The West is well aware that history creates a shared identity in a people. They know it is based on that shared identity that people act collectively. So they plot to take away that history, to degrade that history so that they can degrade that sense of shared identity.
They know history is the basis upon which people behave collectively to reach their goals and this is why re-writing history is so important for the West.
On our part as Zimbabweans, there is this tendency of social amnesia. We forget the debt we owe to past and future generations. We misinterpret our accomplishments as solely our own individual achievements.
We forget history and claim we owe nothing to those who fought for what we have become today. We make a few dollars here and there in this and that organisation and we think we are a self-made people.
So we forget not only those who have departed, but also those coming after us. We have no plan for the future generations to benefit from the achievements of those who sacrificed for our present privileges and we have no strategy to maintain those privileges.
Many of us act like the revolution is temporary and not permanent. Well, the revolution is permanent. We forget our history and forget who we are and then lose our obligation to the past, to those who made our success possible and we do not fulfil our obligations for those to come — some of whom will be our own individual sons and daughters.
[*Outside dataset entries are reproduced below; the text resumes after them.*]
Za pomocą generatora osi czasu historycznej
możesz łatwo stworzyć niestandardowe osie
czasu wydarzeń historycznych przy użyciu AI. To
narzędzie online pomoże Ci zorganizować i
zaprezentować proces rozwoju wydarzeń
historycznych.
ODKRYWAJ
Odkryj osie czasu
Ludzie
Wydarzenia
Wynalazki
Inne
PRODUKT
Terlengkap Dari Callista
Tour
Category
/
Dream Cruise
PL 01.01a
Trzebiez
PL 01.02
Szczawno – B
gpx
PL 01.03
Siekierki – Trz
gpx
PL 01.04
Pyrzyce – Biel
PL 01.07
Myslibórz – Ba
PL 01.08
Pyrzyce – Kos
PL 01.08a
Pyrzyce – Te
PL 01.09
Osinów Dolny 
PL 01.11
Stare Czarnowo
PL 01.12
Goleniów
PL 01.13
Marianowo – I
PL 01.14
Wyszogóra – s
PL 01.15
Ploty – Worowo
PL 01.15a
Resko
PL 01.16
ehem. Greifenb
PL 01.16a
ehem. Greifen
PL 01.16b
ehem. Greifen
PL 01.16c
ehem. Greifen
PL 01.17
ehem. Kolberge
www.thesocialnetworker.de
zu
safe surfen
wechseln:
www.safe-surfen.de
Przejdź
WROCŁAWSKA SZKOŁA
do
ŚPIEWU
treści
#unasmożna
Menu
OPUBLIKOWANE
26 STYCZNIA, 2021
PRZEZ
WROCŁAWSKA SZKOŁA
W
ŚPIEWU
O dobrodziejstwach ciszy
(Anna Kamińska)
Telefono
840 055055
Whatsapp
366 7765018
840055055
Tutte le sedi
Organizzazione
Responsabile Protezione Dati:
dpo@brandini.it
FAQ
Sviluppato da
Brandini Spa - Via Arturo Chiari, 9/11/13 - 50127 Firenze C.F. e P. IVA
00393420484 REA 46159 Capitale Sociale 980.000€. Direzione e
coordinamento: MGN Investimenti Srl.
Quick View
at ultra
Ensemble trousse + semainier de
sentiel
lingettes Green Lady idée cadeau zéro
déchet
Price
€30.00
When a people suffer from social amnesia then what normally happens is the people begin to identify with abstractions. They begin to say I am a global citizen, I am a human rights defender, even with no idea what human rights are all about, I am a democrat; even in opposition to people based policies like independent nationalism.
This is sterile and abstract identity. What is a global citizen for example? What is a democrat or a human rights defender? Whose democracy? Whose human rights?
People identify with abstractions so as to escape empty lives, to escape feelings of hopelessness, and they are often cut off or detached not only from themselves as persons, but also from their own people.
They use their abstract identity to escape their responsibilities to their own people and to escape the pain and struggle that happens today under the imperially dominated world order.
This explains the inexplicable way of commemorating independence that this writer witnessed in Canberra recently. We identify with abstractions and we end up empty and fighting hard to escape our own responsibilities.
History is about locating oneself in time and space. It is a grid that guides a person to locate him or herself in reference to other points in the world. With the knowledge and appreciation of our own history we can easily locate ourselves in the global time and space without so much of the confusion that we often see today.
The challenge to build Zimbabwe is inescapable for us Zimbabweans and we need to realise that our revolution is not an event or something temporary. It is a permanent challenge linking our present to the past and to the future.
Zimbabwe we are one and together we will overcome. It is homeland or death.